EU führt Kennzeichnungspflicht für KI-generierte Inhalte ein


Bilder und Videos, die mithilfe von KI-Tools erstellt werden, sehen inzwischen so täuschend echt aus, dass selbst Expert:innen sie kaum noch von echten Inhalten unterscheiden können. Wie der Spiegel berichtet, greift ab dem 2. August eine neue Kennzeichnungspflicht, die Nutzer:innen vor solchen manipulierten Inhalten schützen soll. Sie ist Teil des AI Acts der Europäischen Union, dem weltweit ersten umfassenden Gesetz zur Regulierung von KI.

Welche Regeln jetzt innerhalb der EU gelten

Seit Sonntag müssen viele KI-generierte Inhalte gekennzeichnet werden. Die Vorgaben gelten für Bilder, Videos und Texte, die einem professionellen Zweck dienen, also zum Beispiel bei Werbung im Internet, aber auch auf gedruckten Plakaten. Dasselbe gilt für Influencer:innen, die mit ihrem Content Geld verdienen – auch sie müssen die neue Kennzeichnungspflicht der EU einhalten. Verantwortlich für entsprechende Kennzeichnungsfunktionen sind KI-Anbieter wie OpenAI, Google oder Meta selbst.

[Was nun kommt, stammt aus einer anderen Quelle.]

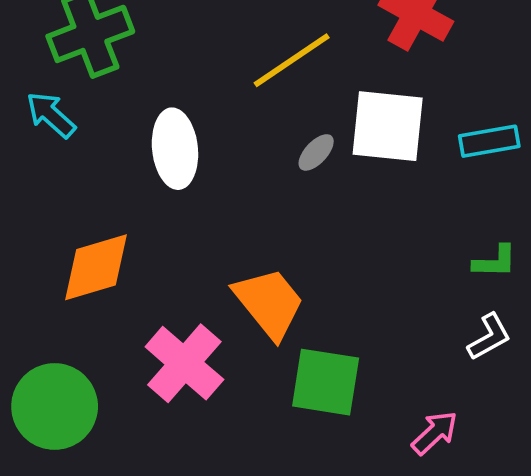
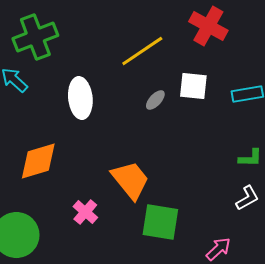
white square: (388, 126) -> (193, 86), size x0.7
pink cross: (184, 363) -> (85, 212), size x0.6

Die Regeln zielen insbesondere auf Deepfakes ab. Wie ZDF Heute berichtet, ist die Gefahr im politischen Bereich und im Verbraucherschutz besonders hoch. So könnten Online-Shops etwa täuschend echte KI-Videos realer Personen einsetzen, ohne dass potenzielle Kund:innen die Manipulation erkennen. Laut einem EU-Leitfaden sollen Videos direkt zu Beginn gekennzeichnet werden – die Markierung soll entweder dauerhaft eingeblendet bleiben oder in regelmäßigen Abständen erscheinen.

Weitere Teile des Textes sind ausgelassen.